And 204, extracting the features of the word segmentation texts according to preset sub-string values to obtain case text features.

In order to identify the cases of serious illness to be checked which are similar on the face of characters, firstly, a continuous word string set which appears in a document is constructed on the basis of word segmentation texts obtained after word segmentation, namely case text characteristics, and the case text characteristics comprise continuous word strings, namely substring elements and at least one.

With each case to be reviewed represented by such a set of consecutive word strings, there will be many common set elements between cases to be reviewed or other case texts with repeated literal content (e.g., there are identical sentences or phrases), and in this case, even if the order of sentences in the two case texts is different.

Further, each word or character in the participle text is regarded as a character, a unique code is generated for each character string, and then the text document of an electronic case is regarded as a large character string.

And then performing feature extraction on the word segmentation text according to a preset sub-string value through an n-gram algorithm to obtain case text features, wherein the case text features comprise at least one continuous word string arranged according to a character coding sequence, and characters in the continuous word string are arranged according to a size sequence of the unique code.

In the character string, all the substrings with preset substring values of k are selected as case text features, and the features describe whether text face elements appear and the characteristics of a certain sequence relation.

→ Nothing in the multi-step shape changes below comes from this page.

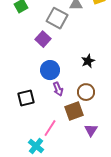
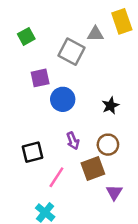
purple square: (43, 39) -> (40, 78), moved, turned 35
blue circle: (50, 70) -> (63, 99), moved
pink line: (50, 128) -> (56, 177), moved

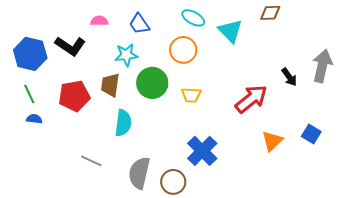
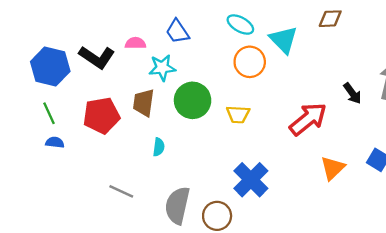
pink semicircle: (99, 21) -> (135, 43), moved
orange circle: (183, 50) -> (250, 62), moved
cyan semicircle: (123, 123) -> (159, 147), size x0.6

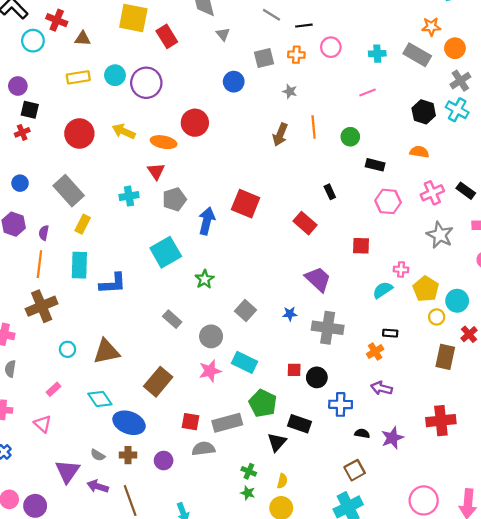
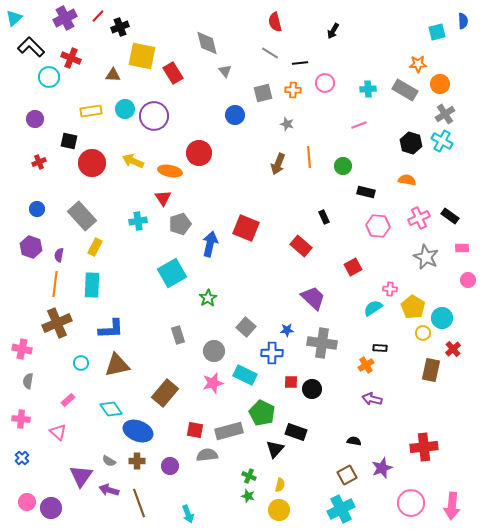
brown triangle: (83, 39) -> (113, 75), moved
black square: (30, 110) -> (69, 141), moved
red square: (361, 246) -> (353, 267), turned -30
blue L-shape: (113, 284) -> (111, 329), moved
gray rectangle: (172, 319) -> (178, 335), turned 30
blue cross: (341, 404) -> (272, 353), moved
red cross: (441, 421) -> (424, 447), moved
purple star: (392, 438) -> (382, 468), moved

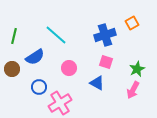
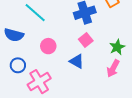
blue semicircle: (35, 57) -> (14, 35), turned 48
pink square: (106, 62) -> (86, 40), turned 32

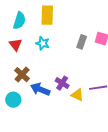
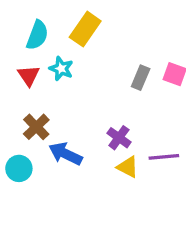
yellow rectangle: (47, 15) -> (85, 29), turned 30
cyan star: (43, 43) -> (61, 69), moved
purple cross: (62, 83) -> (119, 138), moved

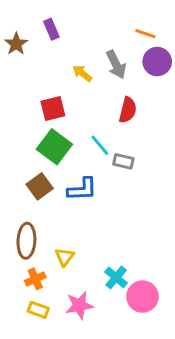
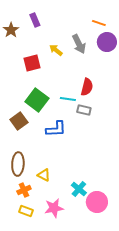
red square: (53, 109) -> (32, 63), moved
red semicircle: (128, 110) -> (87, 87), moved
cyan line: (100, 145) -> (68, 99), turned -42
brown square: (40, 186) -> (19, 121), moved
yellow triangle: (65, 257) -> (44, 175), turned -40

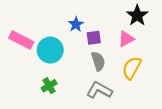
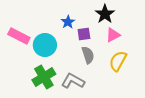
black star: (137, 15) -> (105, 14), moved
green cross: (49, 86) -> (44, 77), size x1.6
gray L-shape: (99, 90) -> (73, 81), moved

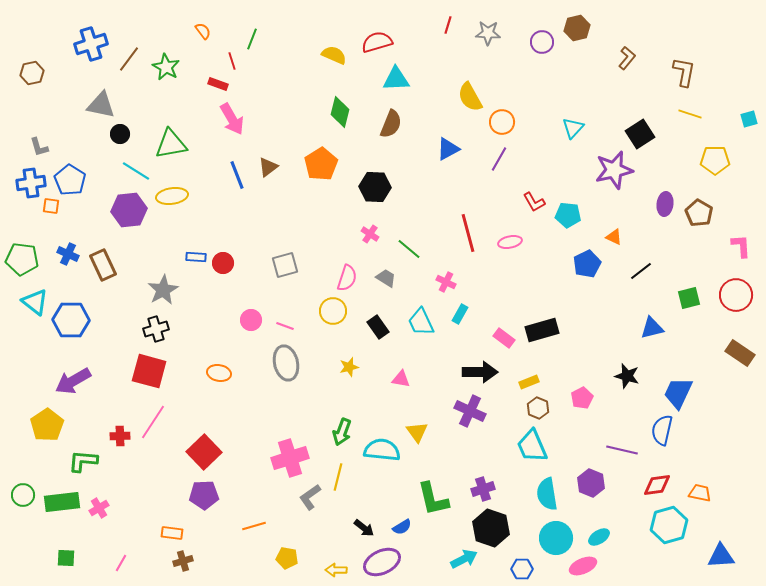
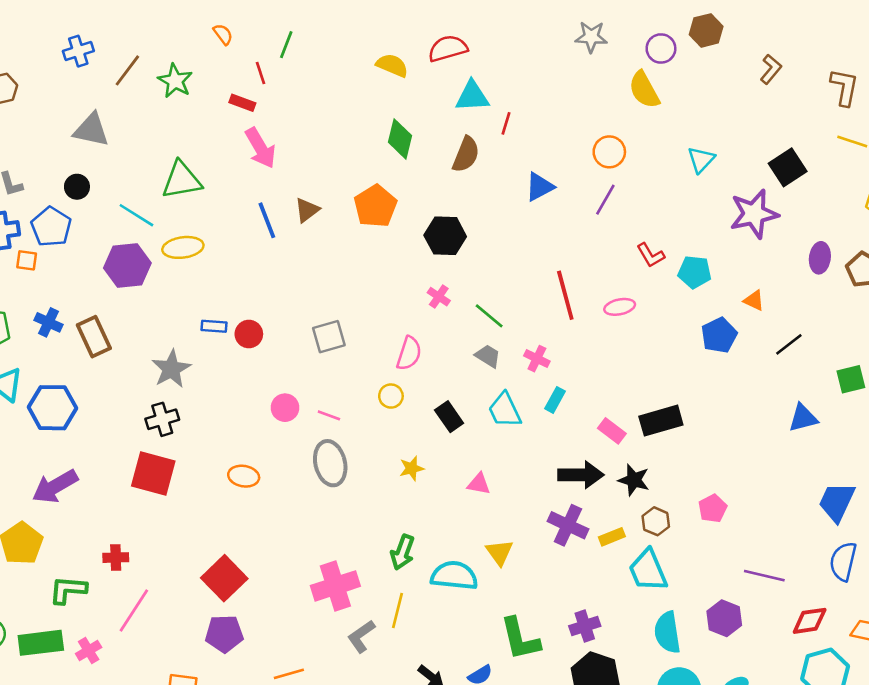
red line: (448, 25) -> (506, 123), moved
blue cross: (91, 44) -> (78, 51), size x0.7
yellow semicircle: (470, 97) -> (644, 90), moved
black circle: (120, 134) -> (77, 187), moved
gray trapezoid: (386, 278) -> (488, 356), moved
yellow circle: (333, 311) -> (391, 396), size x0.7
black star: (627, 376) -> (634, 480), moved
yellow rectangle: (529, 382) -> (612, 537), moved
pink line: (153, 422) -> (134, 610), moved
blue semicircle: (662, 430) -> (843, 561), moved

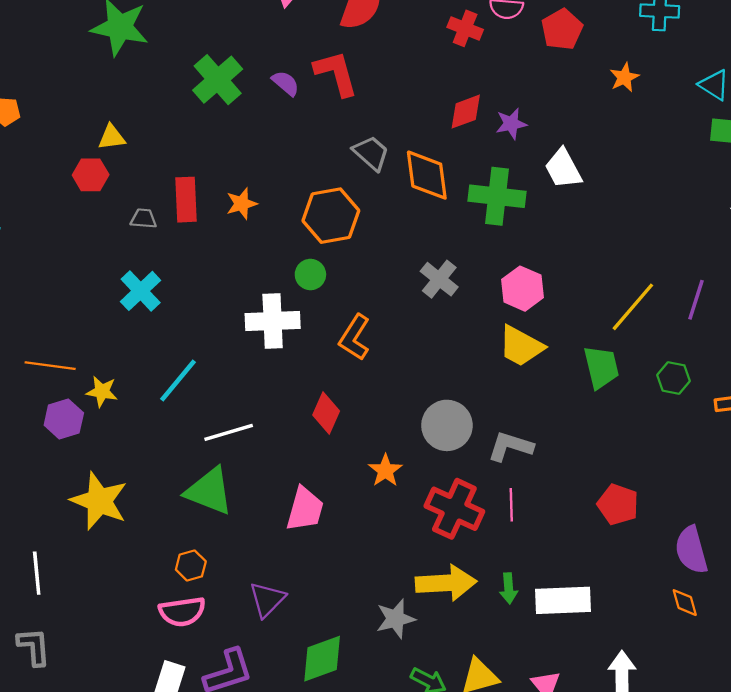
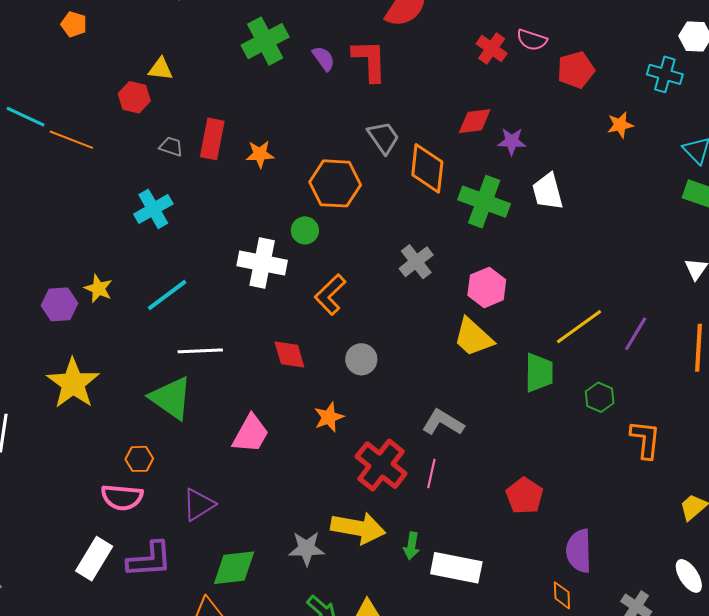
orange line: (50, 366) -> (71, 140), moved
red diamond: (326, 413) -> (289, 355), turned -54
gray circle: (447, 425) -> (361, 359), moved, size x0.7

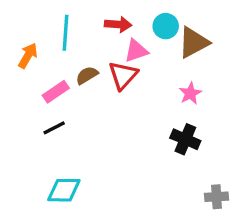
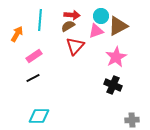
pink triangle: (136, 51) -> (96, 31), moved
brown semicircle: (87, 75) -> (68, 26), moved
pink star: (190, 93) -> (116, 57), size x1.5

Each case text is represented as a substring element set with a preset substring value k appearing in the document, namely the obtained case text characteristics.

Specifically, if a case text is represented as a string of length 6 after word segmentation, i.e., [ word 1 word 2 word 3 word 4 word 5 word 6 ].

For example, "this is a rare case, possibly due to a particular tissue pathology or physiological dysfunction".

After word segmentation, the method comprises the following steps: the disease is, a rare, a case, a possibility, a special, a tissue lesion, or, a physiological function, disorder, the result of

If the preset substring value is 6, the case text characteristics of the case to be checked can be obtained as follows:

"this is a rare case may be", "a rare case may be one", "a rare case may be a special", "a case may be a special", "may be a special tissue disorder", "is a special tissue disorder or", "a special tissue disorder or physiological function", and "a result of a tissue disorder or physiological function".

And obtaining the plurality of substring elements to form a substring element set, and so on for other case texts.

Optionally, if the preset substring value k is 3, a substring element set with a substring element number of 4 is obtained, that is, [ word 1, word 2, word 3, word 4, word 5, word 6] is obtained.

Generally, an electronic medical record text document is represented by a word set after word segmentation, but the word set only shows whether the words appear in the document and does not show the sequence relation among the words. Therefore, the sequential relation of words to a certain degree is embodied by constructing the substrings with the length of the preset substring value k (namely, the continuous k words are spliced together to form one substring), and the solution obtained when the pathology duplication checking is carried out is more accurate.

Typically, k ranges from 2 to 6. The larger the k value is set (namely, the longer the word string is), the more the word sequence information is embodied by the obtained word string; the smaller the k value is set (i.e., the shorter the word string is), the less word order information is represented by the resulting word string.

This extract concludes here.